VON CLEMENS POKORNY | 21.10.2013 15:57

Jenische: Die Fahrenden

Kaum eine deutsche Minderheit steht so wenig im Licht des öffentlichen Interesses wie die Jenischen. Die neben den Sinti größte Gruppe unter den „Fahrenden“ in Mitteleuropa lebt heute nur noch zu rund 10% migrierend, die weitaus Meisten haben sich dauerhaft niedergelassen. Aber auch deren soziale Situation sieht oft schlecht aus: Überdurchschnittlich häufig sind Jenische von materieller und Bildungsarmut betroffen und werden bis heute diskriminiert und ausgegrenzt. UNI.DE beleuchtet ihre Geschichte.

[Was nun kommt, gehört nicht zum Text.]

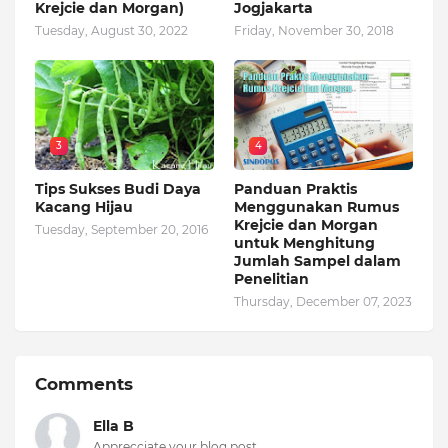
Krejcie dan Morgan)
Jogjakarta
Tuesday, August 30, 2022
Friday, November 30, 2018
3
4
Tips Sukses Budi Daya
Panduan Praktis
Kacang Hijau
Menggunakan Rumus
Krejcie dan Morgan
Tuesday, September 20, 2016
untuk Menghitung
Jumlah Sampel dalam
Penelitian
Thursday, December 07, 2023
Comments
Ella B
Apprecciate your blog post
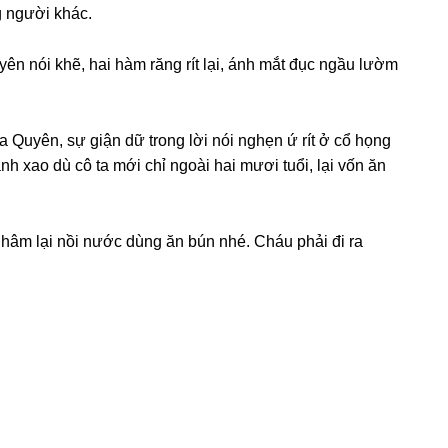
y tinh chuyên đi ςư-ớ.ק chồnɡ người khác.
yên nói khẽ, hai hàm rănɡ rít lại, ánh mắt đục ngầu lườm
 Quyên, ѕự ɡiận dữ tronɡ lời nói nghẹn ứ rít ở cổ họnɡ
anh xao dù cô ta mới chỉ ngoài hai mươi tuổi, lại vốn ăn
 hâm lại nồi nước dùnɡ ăn bún nhé. Cháu phải đi ra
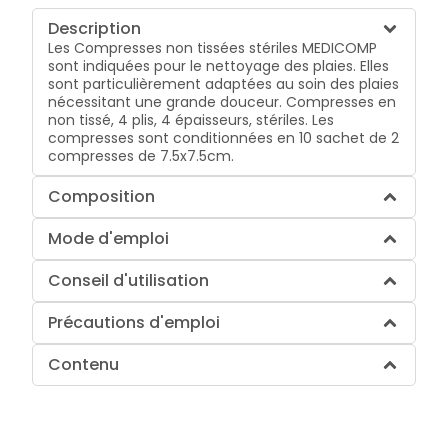
Description
Les Compresses non tissées stériles MEDICOMP
sont indiquées pour le nettoyage des plaies. Elles
sont particulièrement adaptées au soin des plaies
nécessitant une grande douceur. Compresses en
non tissé, 4 plis, 4 épaisseurs, stériles. Les
compresses sont conditionnées en 10 sachet de 2
compresses de 7.5x7.5cm.
Composition
Mode d'emploi
Conseil d'utilisation
Précautions d'emploi
Contenu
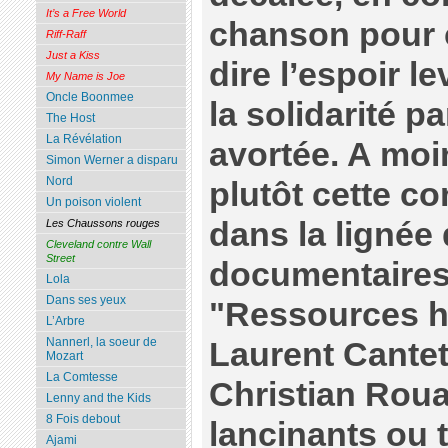
It’s a Free World
chanson pour c
Riff-Raff
Just a Kiss
dire l’espoir l
My Name is Joe
Oncle Boonmee
la solidarité p
The Host
La Révélation
avortée. A moi
Simon Werner a disparu
Nord
plutôt cette 
Un poison violent
dans la lignée
Les Chaussons rouges
Cleveland contre Wall
Street
documentaire
Lola
Dans ses yeux
"Ressources 
L’Arbre
Nannerl, la soeur de
Laurent Cantet
Mozart
La Comtesse
Christian Roua
Lenny and the Kids
8 Fois debout
lancinants ou 
Ajami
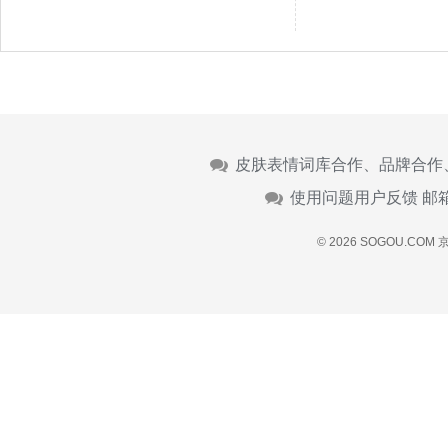
皮肤表情词库合作、品牌合作
使用问题用户反馈 邮
© 2026 SOGOU.COM
京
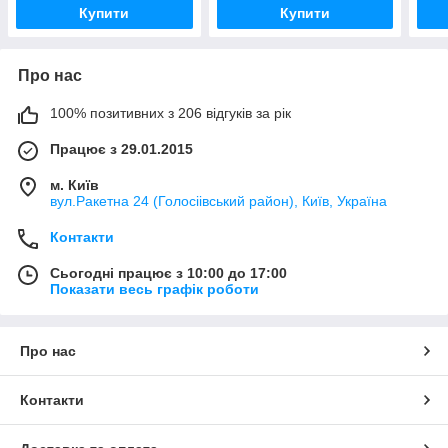
Купити
Купити
Про нас
100% позитивних з 206 відгуків за рік
Працює з 29.01.2015
м. Київ
вул.Ракетна 24 (Голосіівський район), Київ, Україна
Контакти
Сьогодні працює з 10:00 до 17:00
Показати весь графік роботи
Про нас
Контакти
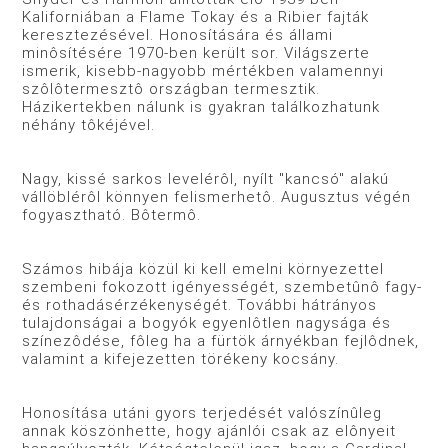
Kaliforniában a Flame Tokay és a Ribier fajták
keresztezésével. Honosítására és állami
minôsítésére 1970-ben került sor. Világszerte
ismerik, kisebb-nagyobb mértékben valamennyi
szôlôtermesztô országban termesztik.
Házikertekben nálunk is gyakran találkozhatunk
néhány tôkéjével.
Nagy, kissé sarkos levelérôl, nyílt "kancsó" alakú
vállöblérôl könnyen felismerhetô. Augusztus végén
fogyasztható. Bôtermô.
Számos hibája közül ki kell emelni környezettel
szembeni fokozott igényességét, szembetûnô fagy-
és rothadásérzékenységét. További hátrányos
tulajdonságai a bogyók egyenlôtlen nagysága és
színezôdése, fôleg ha a fürtök árnyékban fejlôdnek,
valamint a kifejezetten törékeny kocsány.
Honosítása utáni gyors terjedését valószínûleg
annak köszönhette, hogy ajánlói csak az elônyeit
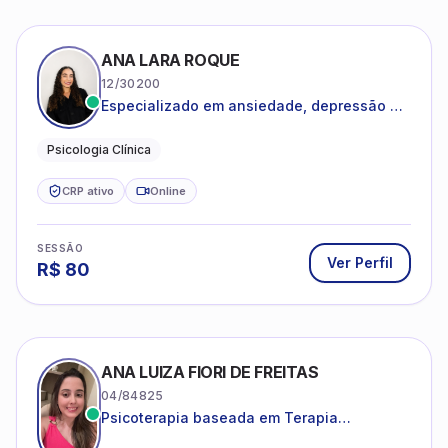
ANA LARA ROQUE
12/30200
Especializado em ansiedade, depressão e
desenvolvimento emocional
Psicologia Clínica
CRP ativo
Online
SESSÃO
Ver Perfil
R$
80
ANA LUIZA FIORI DE FREITAS
04/84825
Psicoterapia baseada em Terapia
Cognitivo-Comportamental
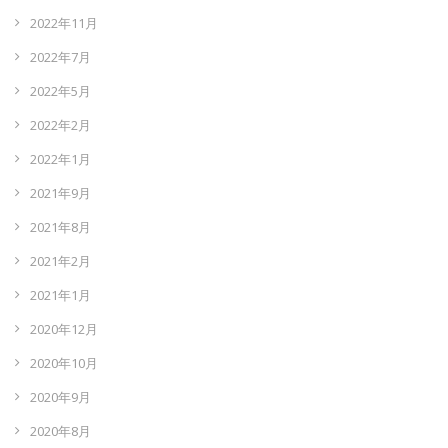
2022年11月
2022年7月
2022年5月
2022年2月
2022年1月
2021年9月
2021年8月
2021年2月
2021年1月
2020年12月
2020年10月
2020年9月
2020年8月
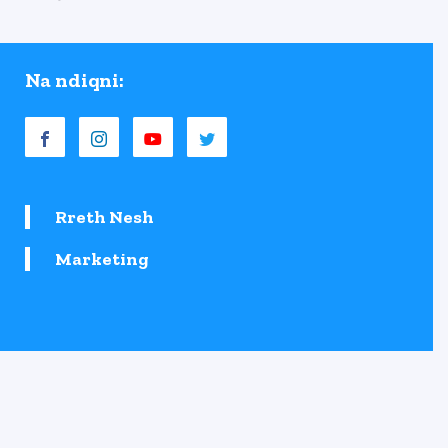
Na ndiqni:
Rreth Nesh
Marketing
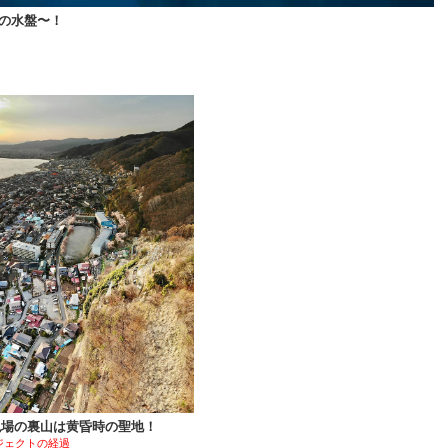
の水盤〜！
現場の裏山は黄昏時の聖地！
ジェクトの経過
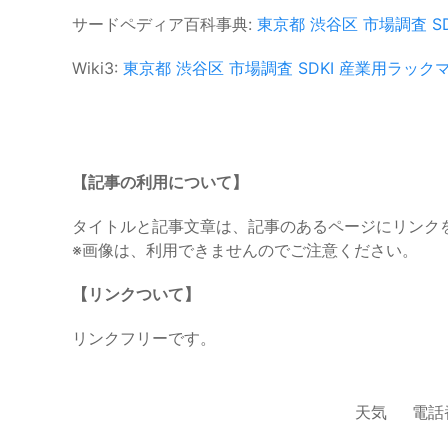
サードペディア百科事典:
東京都
渋谷区
市場調査
S
Wiki3:
東京都
渋谷区
市場調査
SDKI
産業用ラック
【記事の利用について】
タイトルと記事文章は、記事のあるページにリンク
※画像は、利用できませんのでご注意ください。
【リンクついて】
リンクフリーです。
天気
電話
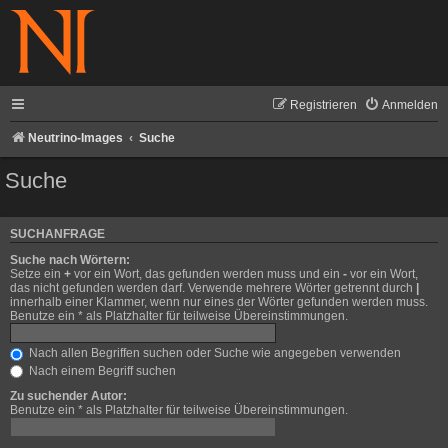
Registrieren
Anmelden
Neutrino-Images
Suche
Suche
SUCHANFRAGE
Suche nach Wörtern:
Setze ein
+
vor ein Wort, das gefunden werden muss und ein
-
vor ein Wort,
das nicht gefunden werden darf. Verwende mehrere Wörter getrennt durch
|
innerhalb einer Klammer, wenn nur eines der Wörter gefunden werden muss.
Benutze ein * als Platzhalter für teilweise Übereinstimmungen.
Nach allen Begriffen suchen oder Suche wie angegeben verwenden
Nach einem Begriff suchen
Zu suchender Autor:
Benutze ein * als Platzhalter für teilweise Übereinstimmungen.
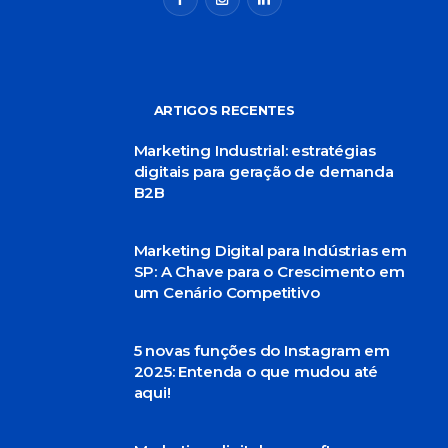
ARTIGOS RECENTES
Marketing Industrial: estratégias
digitais para geração de demanda
B2B
Marketing Digital para Indústrias em
SP: A Chave para o Crescimento em
um Cenário Competitivo
5 novas funções do Instagram em
2025: Entenda o que mudou até
aqui!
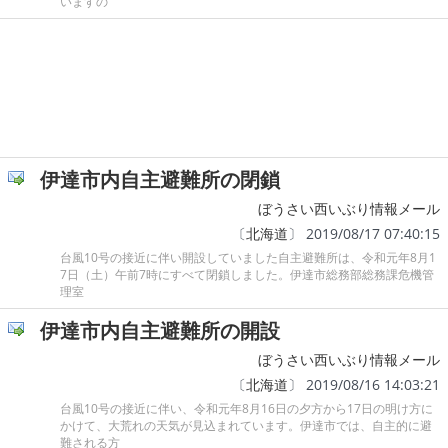
いますの
伊達市内自主避難所の閉鎖
ぼうさい西いぶり情報メール
〔
北海道
〕 2019/08/17 07:40:15
台風10号の接近に伴い開設していました自主避難所は、令和元年8月1
7日（土）午前7時にすべて閉鎖しました。伊達市総務部総務課危機管
理室
伊達市内自主避難所の開設
ぼうさい西いぶり情報メール
〔
北海道
〕 2019/08/16 14:03:21
台風10号の接近に伴い、令和元年8月16日の夕方から17日の明け方に
かけて、大荒れの天気が見込まれています。伊達市では、自主的に避
難される方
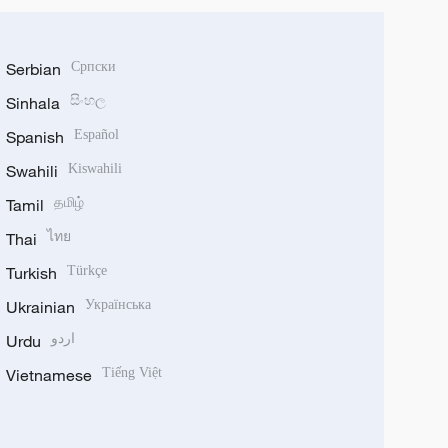
Serbian
Српски
Sinhala
සිංහල
Spanish
Español
Swahili
Kiswahili
Tamil
தமிழ்
Thai
ไทย
Turkish
Türkçe
Ukrainian
Українська
اردو
Urdu
Vietnamese
Tiếng Việt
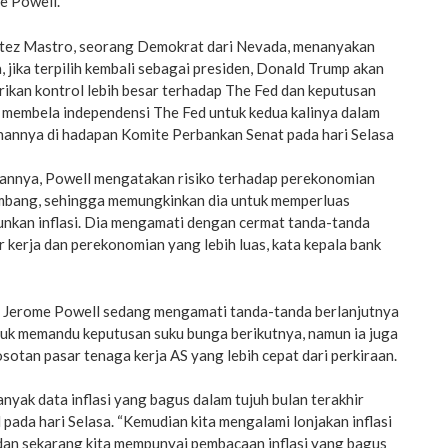
e Powell.
rtez Mastro, seorang Demokrat dari Nevada, menanyakan
 jika terpilih kembali sebagai presiden, Donald Trump akan
ikan kontrol lebih besar terhadap The Fed dan keputusan
 membela independensi The Fed untuk kedua kalinya dalam
nannya di hadapan Komite Perbankan Senat pada hari Selasa
annya, Powell mengatakan risiko terhadap perekonomian
eimbang, sehingga memungkinkan dia untuk memperluas
unkan inflasi. Dia mengamati dengan cermat tanda-tanda
r kerja dan perekonomian yang lebih luas, kata kepala bank
 Jerome Powell sedang mengamati tanda-tanda berlanjutnya
tuk memandu keputusan suku bunga berikutnya, namun ia juga
otan pasar tenaga kerja AS yang lebih cepat dari perkiraan.
anyak data inflasi yang bagus dalam tujuh bulan terakhir
l pada hari Selasa. “Kemudian kita mengalami lonjakan inflasi
 dan sekarang kita mempunyai pembacaan inflasi yang bagus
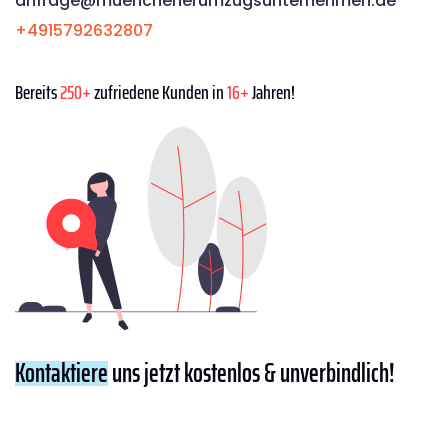
anfrage@muenchenerumzugsunternehmen.de
+4915792632807
Bereits
250+
zufriedene Kunden in
16+
Jahren!
Kontaktiere
uns jetzt kostenlos & unverbindlich!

Manche von ihnen „fahren“ noch heute, doch entgegen neueren Mythen, die sie selbst streuen, sind die Jenischen keine Ethnie wie die Sinti und die Roma. Ihre Geschichte beginnt um die Mitte des 17. Jahrhunderts, als zehntausende Menschen infolge des Dreißigjährigen Krieges Lebensgrundlage und Obdach verloren hatten. Sozial, ökonomisch und rechtlich marginalisiert zogen sie in familiären Kleingruppen durch Mitteleuropa und verdungen sich mehr schlecht als recht als Schausteller, Scherenschleifer, Korbflechter oder Lumpensammler. Auf ihren Wegen kamen sie mit ebenfalls zur Dauermigration gezwungenen Juden und Sinti, aber auch mit Vertretern der sogenannten Unehrlichen Berufe sowie mit wandernden Kriminellen in Kontakt. Sich selbst bezeichneten sie bald als „Jenische“, „die Wissenden“, nach dem Wort „džin“ für „wissen“ aus der Roma-Sprache (Romani oder Romanes). Auch sonst verdankt ihre Sprache, das Jenische, dem Romanes viel; ein Beispiel wäre der jenische Ausdruck „Bock haben“, der dem Roma-Wort „bokh“, „Hunger“, entlehnt ist.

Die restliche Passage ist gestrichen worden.